Id like to think i am quite good at it but at the back of my mind worry that their are things i haven't come across yet that i may be expected to fix. What are the main things you would be likely to see on a daily basis in a computer repair shop?


----------



## PinoyIT (Feb 28, 2011)

Got your A+?


----------



## dunz (Dec 13, 2010)

No, how long would this take to complete? Is it something that can be done on an evening course or is it a fulltime course?


thanks


----------



## PinoyIT (Feb 28, 2011)

Get Mike Myers's book and start reading. It pretty much covers everything that you'll see in the A+ exam.


----------



## greenbrucelee (Apr 24, 2007)

you dont need courses to do any IT certs (apart from very specialised ones). The A+ certifies you as an IT technican you will learn all about how pcs work with hardware and software in mind.

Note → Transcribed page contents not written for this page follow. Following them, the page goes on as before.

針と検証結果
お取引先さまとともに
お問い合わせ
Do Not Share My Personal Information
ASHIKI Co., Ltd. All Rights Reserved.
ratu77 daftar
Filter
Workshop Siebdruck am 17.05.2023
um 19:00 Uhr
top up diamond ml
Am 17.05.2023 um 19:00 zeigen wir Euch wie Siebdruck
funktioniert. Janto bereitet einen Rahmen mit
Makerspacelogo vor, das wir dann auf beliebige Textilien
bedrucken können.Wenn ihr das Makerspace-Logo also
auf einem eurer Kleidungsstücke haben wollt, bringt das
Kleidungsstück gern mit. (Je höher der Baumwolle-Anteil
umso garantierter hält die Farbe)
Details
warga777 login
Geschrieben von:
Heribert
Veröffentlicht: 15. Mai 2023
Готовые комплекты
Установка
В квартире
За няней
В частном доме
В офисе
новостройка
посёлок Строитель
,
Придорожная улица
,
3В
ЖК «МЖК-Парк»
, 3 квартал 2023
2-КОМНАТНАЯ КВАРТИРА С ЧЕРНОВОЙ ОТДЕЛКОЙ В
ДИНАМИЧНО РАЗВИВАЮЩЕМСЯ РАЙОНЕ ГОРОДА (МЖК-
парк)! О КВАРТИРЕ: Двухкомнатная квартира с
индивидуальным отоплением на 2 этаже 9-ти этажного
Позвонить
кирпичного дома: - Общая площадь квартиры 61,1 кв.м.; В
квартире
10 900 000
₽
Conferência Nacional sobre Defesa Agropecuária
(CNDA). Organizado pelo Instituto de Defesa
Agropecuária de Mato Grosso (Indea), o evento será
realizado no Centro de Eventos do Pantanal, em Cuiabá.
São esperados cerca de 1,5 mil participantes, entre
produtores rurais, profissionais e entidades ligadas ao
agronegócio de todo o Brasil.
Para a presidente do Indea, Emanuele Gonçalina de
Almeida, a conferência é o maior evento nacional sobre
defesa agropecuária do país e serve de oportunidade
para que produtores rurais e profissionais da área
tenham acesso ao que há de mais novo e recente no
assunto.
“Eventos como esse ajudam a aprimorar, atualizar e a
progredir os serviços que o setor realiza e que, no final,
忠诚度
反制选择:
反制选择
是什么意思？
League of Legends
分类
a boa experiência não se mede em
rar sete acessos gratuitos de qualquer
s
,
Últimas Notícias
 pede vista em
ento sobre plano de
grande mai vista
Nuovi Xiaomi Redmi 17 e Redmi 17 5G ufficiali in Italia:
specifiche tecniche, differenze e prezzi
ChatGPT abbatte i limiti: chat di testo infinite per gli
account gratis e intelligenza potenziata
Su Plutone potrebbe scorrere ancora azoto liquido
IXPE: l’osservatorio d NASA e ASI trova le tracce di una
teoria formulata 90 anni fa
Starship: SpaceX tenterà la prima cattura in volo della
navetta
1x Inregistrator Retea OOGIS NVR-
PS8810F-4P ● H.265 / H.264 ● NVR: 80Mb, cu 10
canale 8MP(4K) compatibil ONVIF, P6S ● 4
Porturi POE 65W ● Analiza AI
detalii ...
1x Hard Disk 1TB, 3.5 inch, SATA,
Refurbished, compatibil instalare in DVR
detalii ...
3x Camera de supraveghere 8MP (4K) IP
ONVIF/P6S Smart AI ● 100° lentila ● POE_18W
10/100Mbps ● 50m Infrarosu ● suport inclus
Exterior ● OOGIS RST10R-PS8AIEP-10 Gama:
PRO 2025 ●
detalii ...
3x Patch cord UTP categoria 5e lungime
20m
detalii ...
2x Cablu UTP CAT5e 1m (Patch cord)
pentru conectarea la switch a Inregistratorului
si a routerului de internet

As said compTIA A+ all in one exam guide 7th edition by Mike Meyers is a great book for the A+. To take the two exams you book them through Computer-Based Testing Provider for Certification and Licensure Exams: Pearson VUE and take them at your nearest test center which you will find on the site.

Everyone is different so it may take you a long time it may nor. I know people who skimmed the Meyers book and took both exams on the same day and passed. It took me 4 months but that was down to not having enough time to study.

As for your question you will find all sorts of issues. I once had someone call me because their pc wouldn't switch on, I ended up telling them that it wasn't plugged in. Then I have had other issues where someone had one of the worst power supplies made inside their computer and it exploded taking just about everything else with it. So I had to build them a new pc.

As said you will find all sorts of issues such as people who have had a pc for a year which came with a years subscription to some anti virus software and its ran out but they havent bothered to renew it so they are infected with lots and lots of viruses.


----------



## dunz (Dec 13, 2010)

cheers for the replies, ive been fixing laptops/computers for a while now and buying broken ones then repairing them and selling them on. would the a+ course still be a good thing to do or will i probably no how to do most stuff already? 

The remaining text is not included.